Federated Optimization: Distributed Optimization Beyond the Datacenter
Venue
NIPS Optimization for Machine Learning Workshop (2015), pp. 5
Publication Year
2015
Authors
Jakub Konečný, H. Brendan McMahan, Daniel Ramage
BibTeX
Abstract
We introduce a new and increasingly relevant setting for distributed optimization
in machine learning, where the data defining the optimization are distributed
(unevenly) over an extremely large number of nodes, but the goal remains to train a
high-quality centralized model. We refer to this setting as Federated Optimization.
In this setting, communication efficiency is of utmost importance. A motivating
example for federated optimization arises when we keep the training data locally on
users' mobile devices rather than logging it to a data center for training.
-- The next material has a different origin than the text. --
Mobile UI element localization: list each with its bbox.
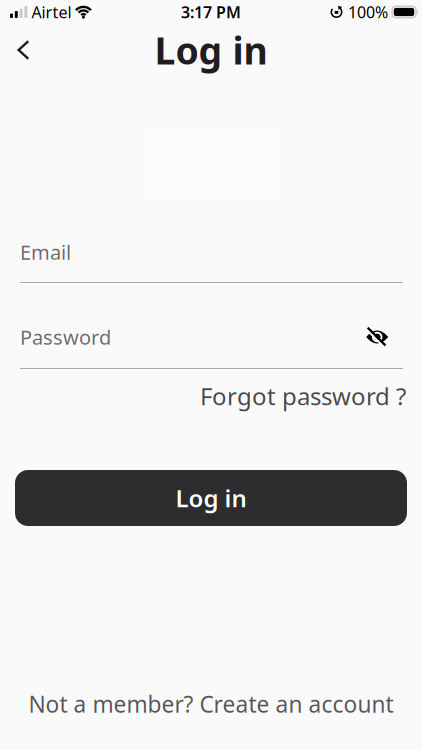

Instead, the mobile devices are used as nodes performing computation on their local
data in order to update a global model. We suppose that we have an extremely large
number of devices in our network, each of which has only a tiny fraction of data
available totally; in particular, we expect the number of data points available
locally to be much smaller than the number of devices. Additionally, since
different users generate data with different patterns, we assume that no device has
a representative sample of the overall distribution. We show that existing
algorithms are not suitable for this setting, and propose a new algorithm which
shows encouraging experimental results. This work also sets a path for future
research needed in the context of federated optimization.